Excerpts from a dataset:
[Start of section]
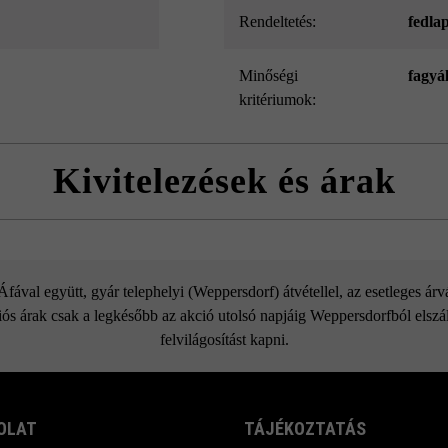
Rendeltetés:
fedla
Minőségi
fagyá
kritériumok:
Kivitelezések és árak
Gutshof fedlap
ával együtt, gyár telephelyi (Weppersdorf) átvétellel, az esetleges ár
ós árak csak a legkésőbb az akció utolsó napjáig Weppersdorfból elszáll
felvilágosítást kapni.
OLAT
TÁJÉKOZTATÁS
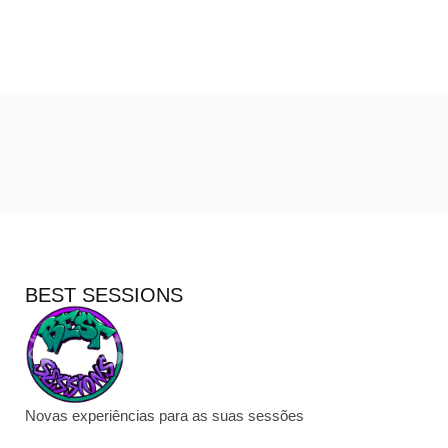
BEST SESSIONS
Novas experiências para as suas sessões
[End of section]
Your assignment - Print exactly, and print only, the lines from the line with "TÁJÉKOZTATÁS" through the last line of the entries, both ends included. No pictures belong in the result.

Result for this exercise -
TÁJÉKOZTATÁS
BEST SESSIONS
Novas experiências para as suas sessões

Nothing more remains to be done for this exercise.